Second, many managers don’t understand the cumulative value of method effectiveness relative to other associate qualities: punctuality, attendance, and the misleading notion that the associate that displays the most sweat or effort is the hardest worker on the team. Have you ever implemented individual productivity cards only to find that the manager’s perception of who was working most effectively was all wrong? I have, numerous times.

Third, coaching methods is personal work in close quarters. It requires caring, patience and a certain tolerance to being perceived as nit-picky. If done improperly, it can make a touchy associate feel like they are being singled out, scrutinized, or micromanaged for no discernable reason. This is especially true when the organization does not have or train best methods to begin with. It is much easier for managers to demand associates to pick up the pace rather than to coach method improvements that will enable a better pace.

Fourth, if the workplace lacks basic organization, then adherence to best methods is made much more difficult.
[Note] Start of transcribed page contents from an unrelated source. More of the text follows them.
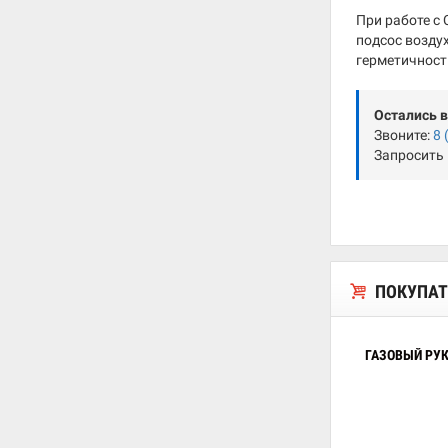
При работе с
подсос возду
герметичност
Остались 
Звоните:
8 
Запросить
ПОКУПАТ
ГАЗОВЫЙ РУ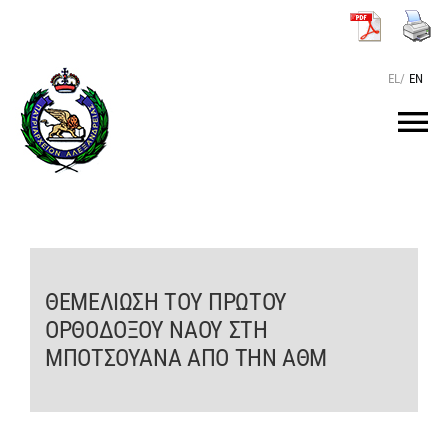
Μετάβαση
στο
περιεχόμενο
EL
/
EN
Tog
Nav
ΑΡΧΙΚΗ
O ΠΑΤΡΙΑΡΧΗΣ
ΘΕΜΕΛΙΩΣΗ ΤΟΥ ΠΡΩΤΟΥ
ΟΡΘΟΔΟΞΟΥ ΝΑΟΥ ΣΤΗ
ΤΟ ΠΑΤΡΙΑΡΧΕΙΟ
ΜΠΟΤΣΟΥΑΝΑ ΑΠΟ ΤΗΝ ΑΘΜ
KEIMENA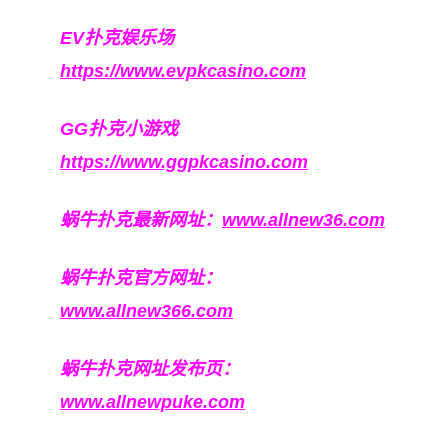
EV扑克娱乐场
https://www.evpkcasino.com
GG扑克小游戏
https://www.ggpkcasino.com
蜗牛扑克最新网址：
www.allnew36.com
蜗牛扑克官方网址：
www.allnew366.com
蜗牛扑克网址发布页：
www.allnewpuke.com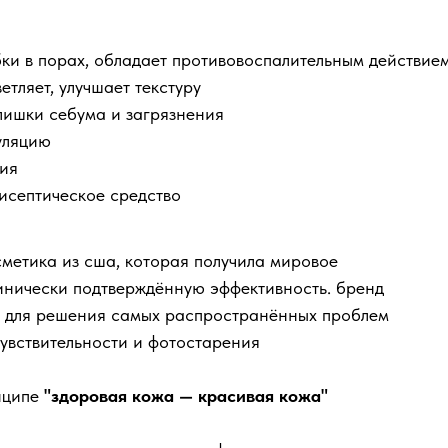
бки в порах, обладает противовоспалительным действие
етляет, улучшает текстуру
злишки себума и загрязнения
уляцию
ния
исептическое средство
метика из сша, которая получила мировое
инически подтверждённую эффективность. бренд
и для решения самых распространённых проблем
чувствительности и фотостарения
нципе
"здоровая кожа — красивая кожа"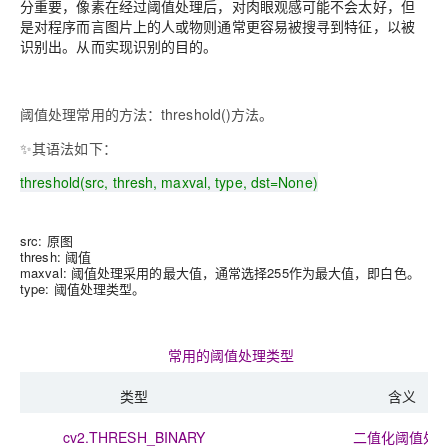
分重要，像素在经过阈值处理后，对肉眼观感可能不会太好，但
是对程序而言图片上的人或物则通常更容易被搜寻到特征，以被
识别出。从而实现识别的目的。
阈值处理常用的方法：threshold()方法。
✨其语法如下：
threshold(src, thresh, maxval, type, dst=None)
src: 原图
thresh: 阈值
maxval: 阈值处理采用的最大值，通常选择255作为最大值，即白色。
type: 阈值处理类型。
常用的阈值处理类型
类型
含义
cv2.THRESH_BINARY
二值化阈值处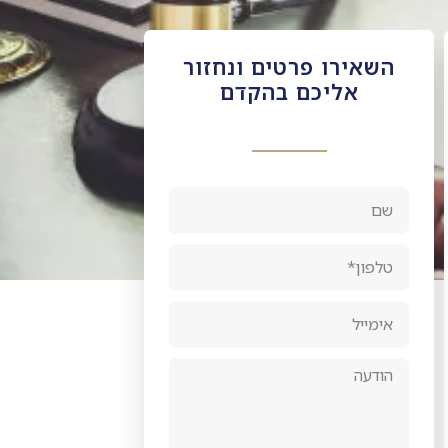
השאירו פרטים ונחזור
אליכם בהקדם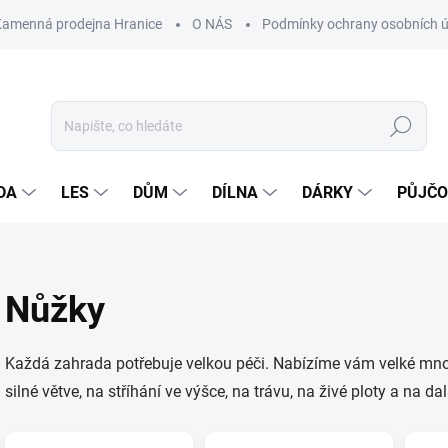
Kamenná prodejna Hranice
O NÁS
Podmínky ochrany osobních 
Hledat
DA
LES
DŮM
DÍLNA
DÁRKY
PŮJČ
Nůžky
Každá zahrada potřebuje velkou péči. Nabízíme vám velké mn
silné větve, na stříhání ve výšce, na trávu, na živé ploty a na dalš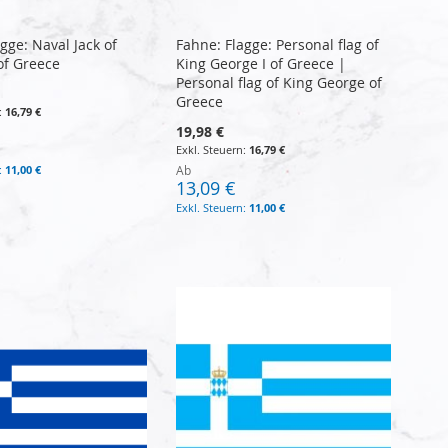
gge: Naval Jack of
Fahne: Flagge: Personal flag of
f Greece
King George I of Greece |
Personal flag of King George of
Greece
16,79 €
19,98 €
16,79 €
11,00 €
Ab
13,09 €
11,00 €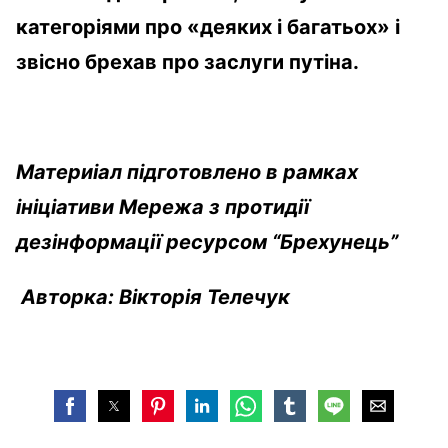
категоріями про «деяких і багатьох» і
звісно брехав про заслуги путіна.
Материіал підготовлено в рамках
ініціативи Мережа з протидії
дезінформації ресурсом “Брехунець”
Авторка: Вікторія Телечук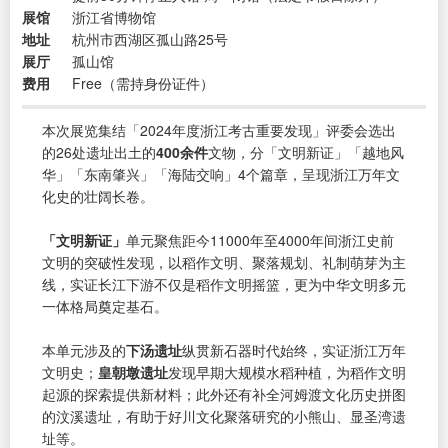
展馆
浙江省博物馆
地址
杭州市西湖区孤山路25号
展厅
孤山馆
费用
Free（需持身份证件）
本次展览集结「2024年度浙江考古重要发现」评委会选出
的26处遗址出土的
400余件
文物，分「文明新证」「越地风
华」「东南肇兴」「海陆交响」4个篇章，呈现浙江万年文
化史的壮阔长卷。
「文明新证」
单元聚焦距今11000年至4000年间浙江史前
文明的突破性发现，以稻作文明、聚落规划、礼制萌芽为主
线，实证长江下游不仅是稻作文明摇篮，更为中华文明多元
一体格局奠定基石。
本单元涉及的
下汤遗址
纵贯新石器时代始终，实证浙江万年
文明史；
皇朝墩遗址
发现早期大规模水稻种植，为稻作文明
起源的探索提供新材料；此外还有补全河姆渡文化历史拼图
的汶溪遗址，有助于好川文化聚落研究的小熊山、显圣湾遗
址等。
It’s hard to focus on best methods for associates when the workstation or work area may not be consistently conducive to performing the work or when tools are not consistently and efficiently located.
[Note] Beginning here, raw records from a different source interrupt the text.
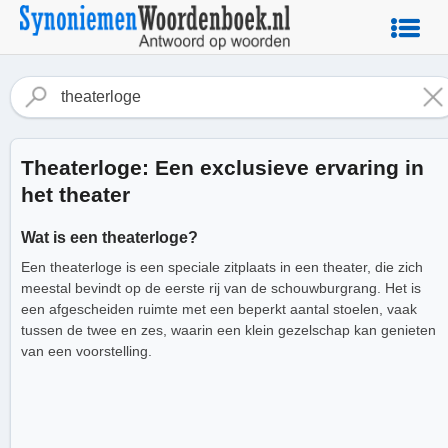
Theaterloge: Een exclusieve ervaring in
het theater
Wat is een theaterloge?
Een theaterloge is een speciale zitplaats in een theater, die zich
meestal bevindt op de eerste rij van de schouwburgrang. Het is
een afgescheiden ruimte met een beperkt aantal stoelen, vaak
tussen de twee en zes, waarin een klein gezelschap kan genieten
van een voorstelling.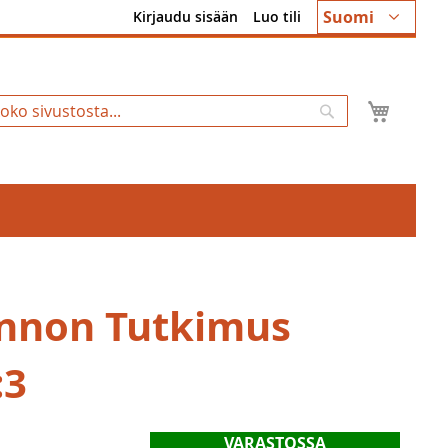
Kieli
Suomi
Kirjaudu sisään
Luo tili
Ostosk
Hae
innon Tutkimus
:3
VARASTOSSA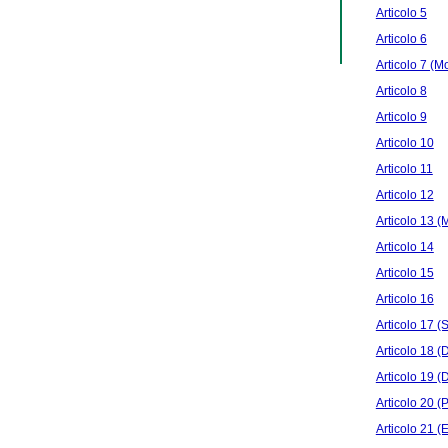
Articolo 5
Articolo 6
Articolo 7 (Mo
Articolo 8
Articolo 9
Articolo 10
Articolo 11
Articolo 12
Articolo 13 (M
Articolo 14
Articolo 15
Articolo 16
Articolo 17 (S
Articolo 18 (D
Articolo 19 (
Articolo 20 (
Articolo 21 (E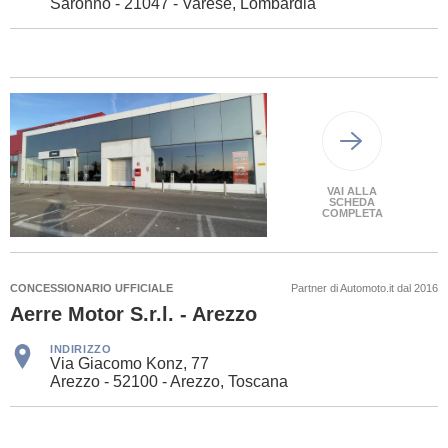
Saronno - 21047 - Varese, Lombardia
VAI ALLA
SCHEDA
COMPLETA
CONCESSIONARIO UFFICIALE
Partner di Automoto.it dal 2016
Aerre Motor S.r.l. - Arezzo
INDIRIZZO
Via Giacomo Konz, 77
Arezzo - 52100 - Arezzo, Toscana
For these and other reasons, method coaching is not an easy skill for managers to embrace unless you help establish conditions for success that they can leverage.
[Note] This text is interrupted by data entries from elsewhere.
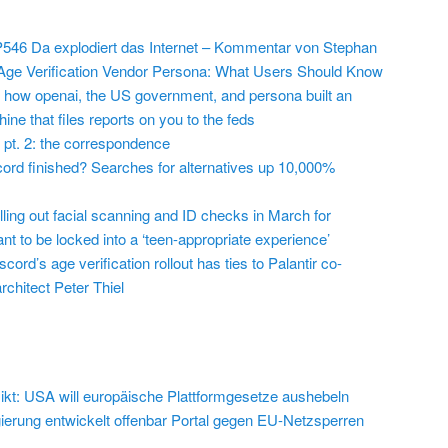
546 Da explodiert das Internet – Kommentar von Stephan
Age Verification Vendor Persona: What Users Should Know
 how openai, the US government, and persona built an
ine that files reports on you to the feds
 pt. 2: the correspondence
cord finished? Searches for alternatives up 10,000%
lling out facial scanning and ID checks in March for
t to be locked into a ‘teen-appropriate experience’
cord’s age verification rollout has ties to Palantir co-
chitect Peter Thiel
ikt: USA will europäische Plattformgesetze aushebeln
erung entwickelt offenbar Portal gegen EU-Netzsperren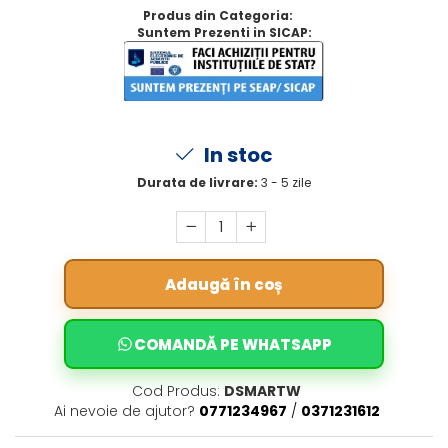
Produs din Categoria:
Suntem Prezenti in SICAP:
In stoc
Durata de livrare:
3 - 5 zile
Adaugă în coș
COMANDĂ PE WHATSAPP
Cod Produs:
DSMARTW
Ai nevoie de ajutor?
0771234967
/
0371231612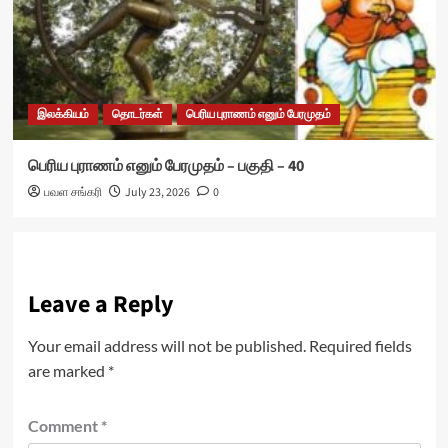
இலக்கியம்
தொடர்கள்
பெரிய புராணம் எனும் பேரமுதம்
பெரிய புராணம் எனும் பேரமுதம் – பகுதி – 40
பவள சங்கரி
July 23, 2026
0
Leave a Reply
Your email address will not be published.
Required fields
are marked
*
Comment
*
Here is my top 10 list of things that can make a huge difference:

  1. Help create a context for productivity improvements that enable everyone to understand them in the context of your company’s values, goals and strategic priorities. Help everyone be invested in your company’s success and in method improvements as a part of that larger success.
  2. Develop your best methods in a collaborative process and, ideally, help people understand what success looks like either using model stores or testimonials of store peers they can relate to.
  3. Document your best methods in a format that provides clarity and is easy to use for training. Visual Method Sheets with step by step details of how to perform an activity using the best methods are ideal. Video is another great way to supplement Visual Method Sheets for training and reinforcement.
  4. Eliminate conflicting messages that can frustrate or confuse implementation of your best methods. Be sure that all elements of customer service, effective merchandising standards, safe food handling, workplace safety and company policies have been integrated into your best method so that employees do not perceive a choice between competing company objectives.
  5. Organize the workplace using techniques like 5-S to normalize work areas in ways that allow best methods to be used consistently and without associate frustration.
  6. Coach managers on how to observe and coach their associates for methods. Consider this a new skill to be developed; a new play in your management effectiveness playbook. Role playing makes this much easier for managers to get comfortable with the skill and to embrace it as a way they help and motivate the associates they work with.
  7. Make best method training part of the expectation associates are exposed to in the hiring and training process. Let them know this is part of the job’s expectations for them to learn and for their managers to coach.
  8. Measure your success and celebrate it. Get feedback from associates and from managers and learn from it. Survey tools can make capturing this feedback easier than ever and to address the little things that may be creating misperceptions or that can be easily fixed. Nothing else reinforces behavior like positive recognition eared by “local heroes” in your organization that put measurable points on your scoreboard.
  9. Innovate and demonstrate a willingness to bring continuous improvement to your best methods with the help and insights of everyone’s ideas and experience.
  10. Keep working it. Change management is a journey not an event and the more you make method training and method improvement a vital part of your journey the more success you will have.

While successful improvements in productivity require efforts geared toward Utilization, Methods and Performance, I think you too will find that the money is in the Methods.